The pro se plaintiff Leslie Baldwin (“Baldwin” or the “plaintiff’) alleges that the defendant LIJ North Shore Health System (“LIJ” or the “defendant”), her former employer, violated Title VII of the Civil Rights Act of 1964, as codified, 42 U.S.C. §§ 2000e to 2000e-17 (amended in 1972, 1978 and by the Civil Rights Act of 1991, Pub.L. No. 102-166) (“Title VII”) by creating unequal terms and conditions of her employment because of her race and gender. She also alleges that her employer retaliated against her for complaining that she was discriminated against, and terminated her employment. Presently before the Court is a motion by the defendant pursuant to Federal Rule of Civil Procedure 12(b)(6) to dismiss the complaint for failure to state a claim upon which relief can be granted.

I. BACKGROUND

A. Procedural History

On March 16, 2004, the plaintiff filed a timely charge of discrimination with the New York State Division of Human Rights (“NYSDHR”). The plaintiffs charge was dual-filed with the United States Equal Opportunity Commission (“EEOC”). On March 17, 2005, the EEOC issued a Notice of Right to Sue to the plaintiff. On May 16, 2005, the plaintiff commenced this action within ninety days of receipt of the Notice, claiming that the defendant violated the provisions of Title VII.

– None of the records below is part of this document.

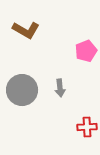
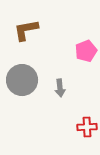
brown L-shape: rotated 140 degrees clockwise
gray circle: moved 10 px up
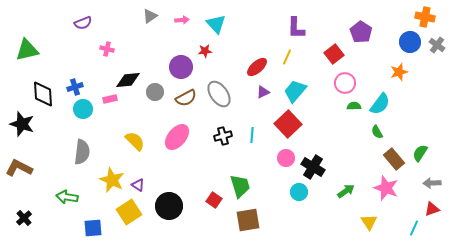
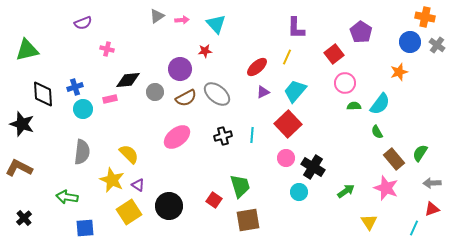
gray triangle at (150, 16): moved 7 px right
purple circle at (181, 67): moved 1 px left, 2 px down
gray ellipse at (219, 94): moved 2 px left; rotated 16 degrees counterclockwise
pink ellipse at (177, 137): rotated 12 degrees clockwise
yellow semicircle at (135, 141): moved 6 px left, 13 px down
blue square at (93, 228): moved 8 px left
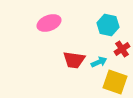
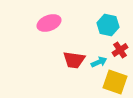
red cross: moved 2 px left, 1 px down
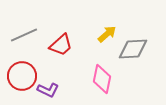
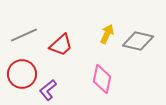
yellow arrow: rotated 24 degrees counterclockwise
gray diamond: moved 5 px right, 8 px up; rotated 16 degrees clockwise
red circle: moved 2 px up
purple L-shape: rotated 115 degrees clockwise
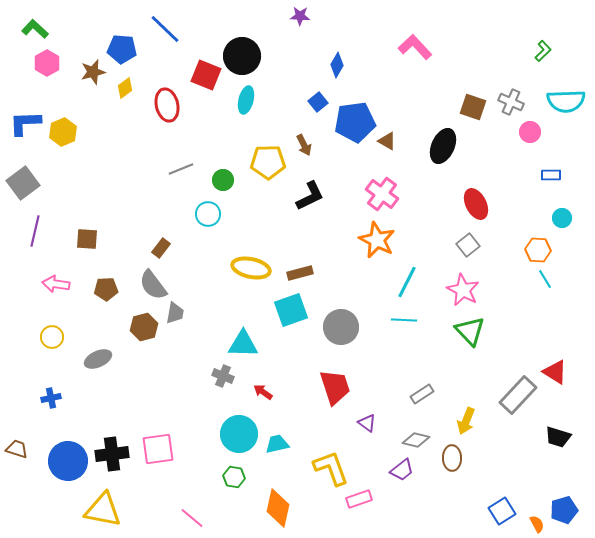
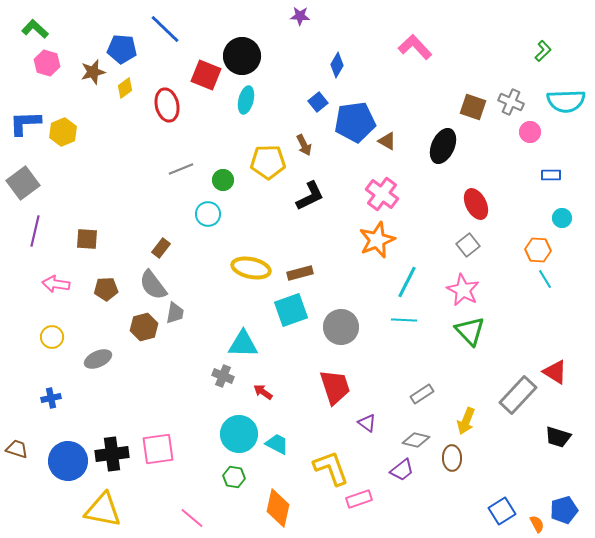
pink hexagon at (47, 63): rotated 15 degrees counterclockwise
orange star at (377, 240): rotated 24 degrees clockwise
cyan trapezoid at (277, 444): rotated 40 degrees clockwise
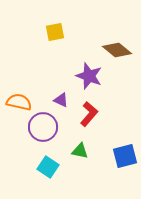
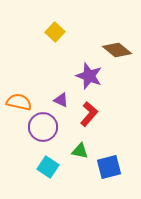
yellow square: rotated 36 degrees counterclockwise
blue square: moved 16 px left, 11 px down
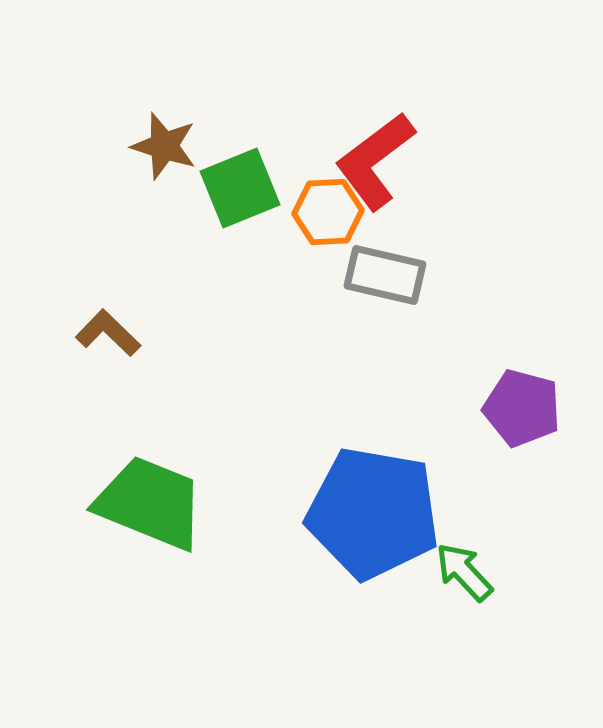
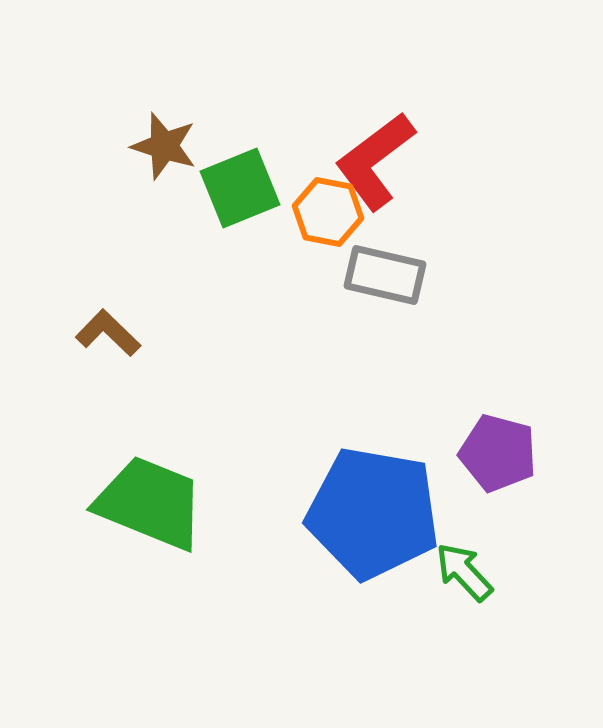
orange hexagon: rotated 14 degrees clockwise
purple pentagon: moved 24 px left, 45 px down
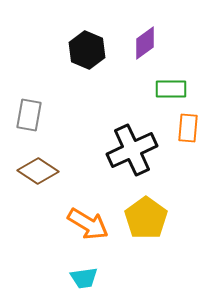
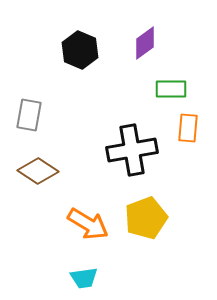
black hexagon: moved 7 px left
black cross: rotated 15 degrees clockwise
yellow pentagon: rotated 15 degrees clockwise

On July 5, 2005, the defendant made the present motion pursuant to Rule 12(b)(6) of the Federal Rules of Civil Procedure (“Fed. R. Civ.P.”) to dismiss the complaint for failure to state a claim for which relief may be granted. On July 18, 2005, the same day that the plaintiff filed an affidavit in opposition to the defendant’s motion, the plaintiff submitted a letter seeing to amend the complaint. The proposed amended complaint differs from the original complaint insofar as it identifies the plaintiffs race and adds claims of retaliation and unequal terms and conditions of employment. The defendant has filed a reply memorandum in further support of its motion to dismiss and in opposition to the plaintiffs request for leave to amend the complaint.

B. As to Plaintiffs Amended Complaint

Fed.R.Civ.P. 15(a) provides that a party is entitled to amend its pleading “once as a matter of course at any time before any responsive pleading is served.” Here, the defendant filed a motion to dismiss. A motion to dismiss is not a responsive pleading and, thus, the plaintiffs amended complaint is properly before the court. Barbara v. New York Stock Exchange, Inc., 99 F.3d 49, 56 (2d Cir.1996).

Furthermore, concurrently with the submission of her amended complaint the plaintiff filed an affidavit in opposition to the defendant’s motion to dismiss. The plaintiffs affidavit includes additional factual allegations regarding her treatment while employed by LIJ and annexes the plaintiffs NYSDHR complaint. In consideration of the plaintiffs pro se status and the liberal rules regarding amendments to pleadings, the Court will treat the factual allegations in the affidavit and its attachments as amendments to the complaint. See Brooks v. Hevesi, No. 95 Civ. 3209(JSM), 1995 WL 758611 (S.D.N.Y. Dec. 22, 1995). Accordingly, the motion to dismiss will be considered as being directed at the amended complaint. See Levy v. Lerner, 853 F.Supp. 636, 638 (E.D.N.Y.1994). The defendant will not suffer any prejudice from this because LIJ has ad *482 dressed the amended complaint in its reply memorandum in further support of its motion to dismiss.

C. Factual Background

The following facts are derived from the amended complaint and are taken as true for the purposes of this motion.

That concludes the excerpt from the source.